The Central Bank of Nigeria (CBN) on Wednesday announced a ₦65 billion stimulus package aimed at jump-starting the economy as well as mitigating the impact of the COVID-19 pandemic on the nation’s economy. According to the Minister of Industry, Trade, and Investment, Otunba Adeniyi Adebayo, the package is aimed at providing support to the Organized Private Sector by making funds available to Micro, Small and Medium Enterprises (MSMEs), in a bid to save about 500,000 jobs. Earlier in the year, the CBN announced its Targeted Credit Facility (TCF) program -a ₦50 billion stimulus plan - aimed at helping households, and small and medium sized enterprises who had been dramatically impacted by the COVID-19 pandemic. The latest round of stimulus measures come as the country, and much of the rest of the world, continue to deal with a pandemic-induced dramatic slowdown in economic activity. With economic growth for Nigeria projected to contract by 5.4% (IMF), and inflation reaching a 10-month high in June (12.56% y/y), we believe that consumption spending will be strained and the effects will spill over into other parts of the economy. The anticipated cushioning impact of the stimulus programs by the CBN remains to be seen, however, in the absence of a COVID-19 vaccine.
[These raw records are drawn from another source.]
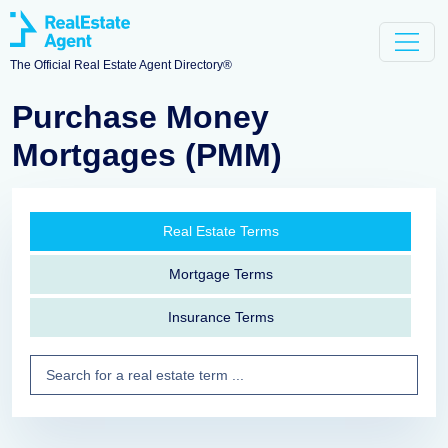
The Official Real Estate Agent Directory®
Purchase Money
Mortgages (PMM)
Real Estate Terms
Mortgage Terms
Insurance Terms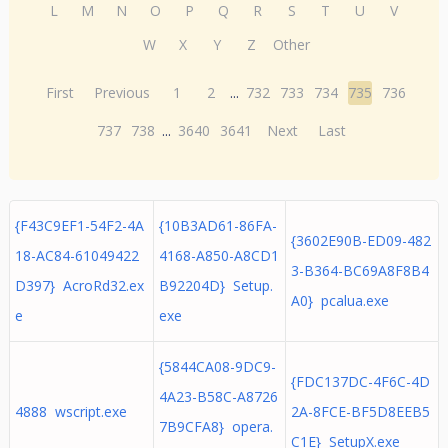
L
M
N
O
P
Q
R
S
T
U
V
W
X
Y
Z
Other
First
Previous
1
2
...
732
733
734
735
736
737
738
...
3640
3641
Next
Last
{F43C9EF1-54F2-4A
{10B3AD61-86FA-
{3602E90B-ED09-482
18-AC84-61049422
4168-A850-A8CD1
3-B364-BC69A8F8B4
D397} AcroRd32.ex
B92204D} Setup.
A0} pcalua.exe
e
exe
{5844CA08-9DC9-
{FDC137DC-4F6C-4D
4A23-B58C-A8726
4888 wscript.exe
2A-8FCE-BF5D8EEB5
7B9CFA8} opera.
C1E} SetupX.exe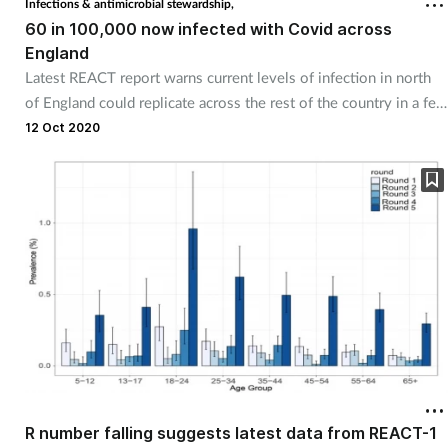
Infections & antimicrobial stewardship,
60 in 100,000 now infected with Covid across
England
Healthy living
Latest REACT report warns current levels of infection in north
of England could replicate across the rest of the country in a few
Heart health
weeks' time.
12 Oct 2020
Incontinence
Infection
Joint health
Leadership
Legal
Lung health
R number falling suggests latest data from REACT-1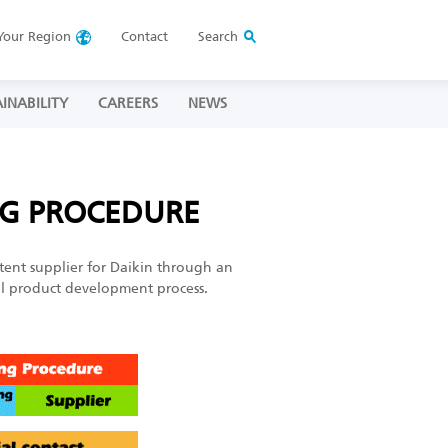
Your
Region
Contact
Search
INABILITY
CAREERS
NEWS
NG PROCEDURE
tent supplier for Daikin through an
cal product development process.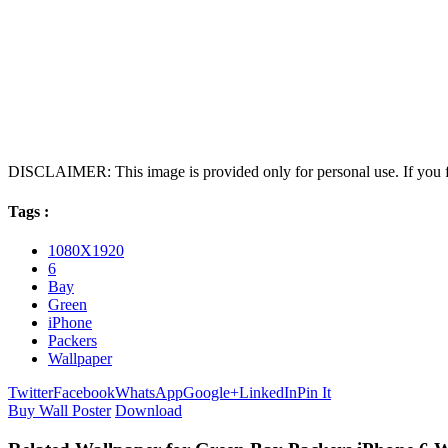
DISCLAIMER: This image is provided only for personal use. If you fo
Tags :
1080X1920
6
Bay
Green
iPhone
Packers
Wallpaper
Twitter
Facebook
WhatsApp
Google+
LinkedIn
Pin It
Buy Wall Poster
Download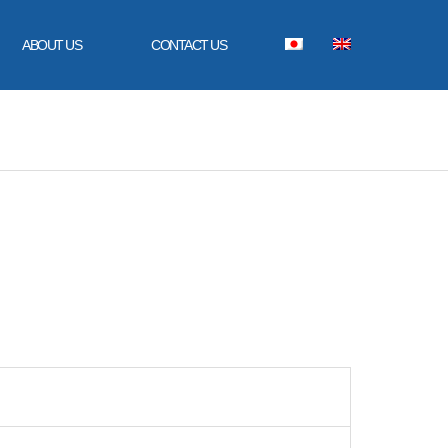
ABOUT US
CONTACT US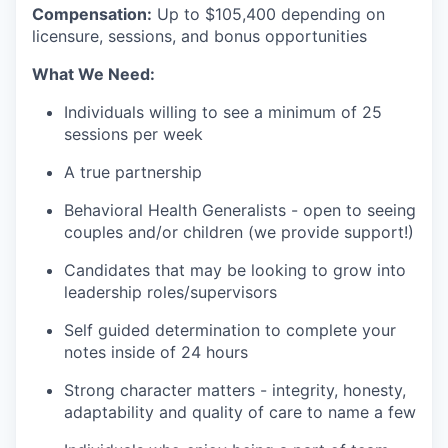
Compensation:
Up to $105,400 depending on
licensure, sessions, and bonus opportunities
What We Need:
Individuals willing to see a minimum of 25
sessions per week
A true partnership
Behavioral Health Generalists - open to seeing
couples and/or children (we provide support!)
Candidates that may be looking to grow into
leadership roles/supervisors
Self guided determination to complete your
notes inside of 24 hours
Strong character matters - integrity, honesty,
adaptability and quality of care to name a few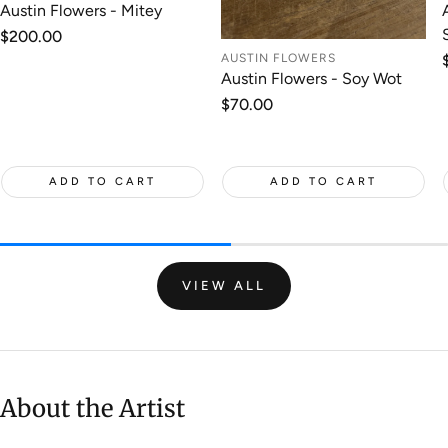
Austin Flowers - Mitey
Regular
$200.00
price
AUSTIN FLOWERS
Austin Flowers - Soy Wot
Regular
$70.00
price
ADD TO CART
ADD TO CART
VIEW ALL
About the Artist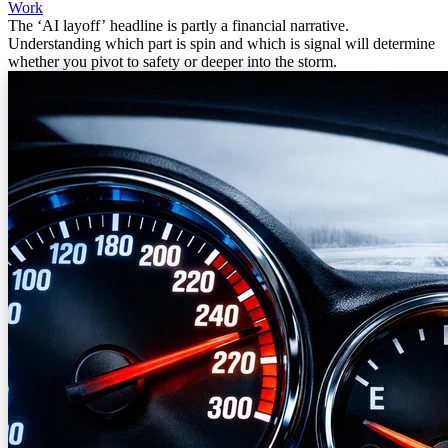
Work
The ‘AI layoff’ headline is partly a financial narrative.
Understanding which part is spin and which is signal will determine
whether you pivot to safety or deeper into the storm.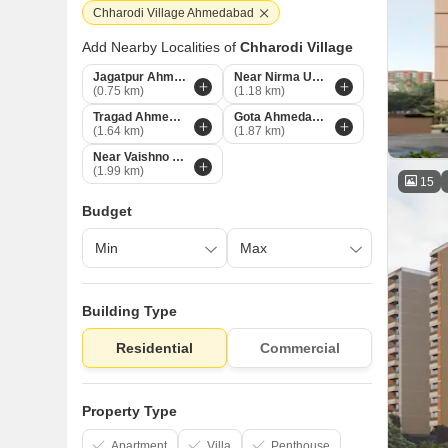
Chharodi Village Ahmedabad
Add Nearby Localities of
Chharodi Village
Jagatpur Ahmedabad
Near Nirma University On SG Highway Ahmedabad
(0.75 km)
(1.18 km)
Tragad Ahmedabad
Gota Ahmedabad
(1.64 km)
(1.87 km)
Near Vaishno Devi Circle On SG Highway Ahmedabad
(1.99 km)
15
Budget
Building Type
Residential
Commercial
Property Type
Apartment
Villa
Penthouse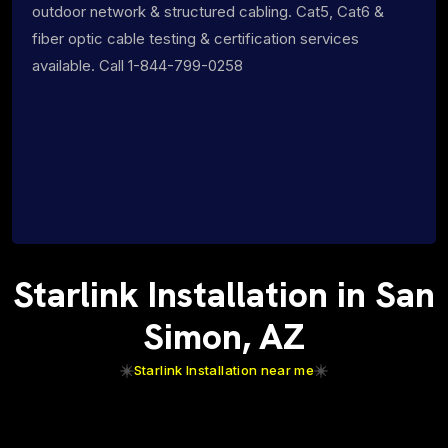
outdoor network & structured cabling. Cat5, Cat6 &
fiber optic cable testing & certification services
available. Call 1-844-799-0258
Starlink Installation in San
Simon, AZ
Starlink Installation near me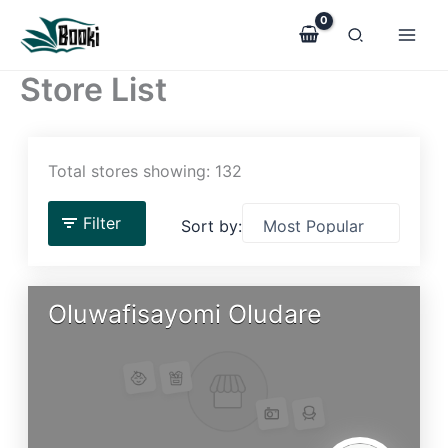
Skip
to
content
Store List
Total stores showing: 132
Filter
Sort by:
Oluwafisayomi Oludare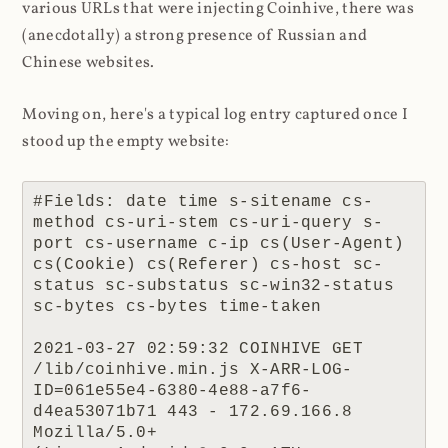
various URLs that were injecting Coinhive, there was
(anecdotally) a strong presence of Russian and
Chinese websites.
Moving on, here's a typical log entry captured once I
stood up the empty website:
#Fields: date time s-sitename cs-
method cs-uri-stem cs-uri-query s-
port cs-username c-ip cs(User-Agent) 
cs(Cookie) cs(Referer) cs-host sc-
status sc-substatus sc-win32-status 
sc-bytes cs-bytes time-taken

2021-03-27 02:59:32 COINHIVE GET 
/lib/coinhive.min.js X-ARR-LOG-
ID=061e55e4-6380-4e88-a7f6-
d4ea53071b71 443 - 172.69.166.8 
Mozilla/5.0+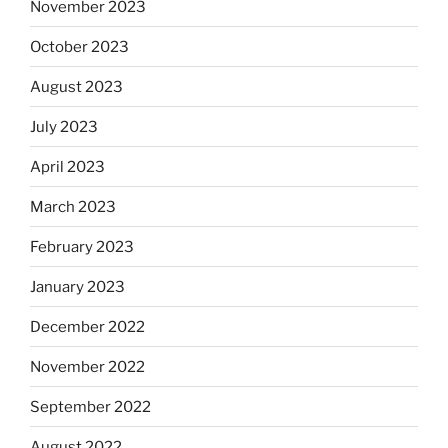
November 2023
October 2023
August 2023
July 2023
April 2023
March 2023
February 2023
January 2023
December 2022
November 2022
September 2022
August 2022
Equity: The equities market maintained its bearish weekly performance amidst weak investor confidence and persistent uncertainties in the global and domestic space. In the absence of any positive market catalyst, we expect the market to remain pressured in the near term, though the attractiveness of a number of fundamentally sound stocks may spur some buying interest.
Stock Watch: GLAXOSMITH led the other 9 gainers in Friday's session, increasing by 920bps while settling the day at ₦4.75. The counter has been significantly pressured in recent times, dropping 44.78% from its year high price of ₦8.60 in May to ₦4.75.
Fixed Income: We expect the improvement in system liquidity to trigger some level of buy-side activity by market participants. As such, investor interest ought to the skewed towards the bond market, given the yields offered in the space, amid a lack of investment alternatives.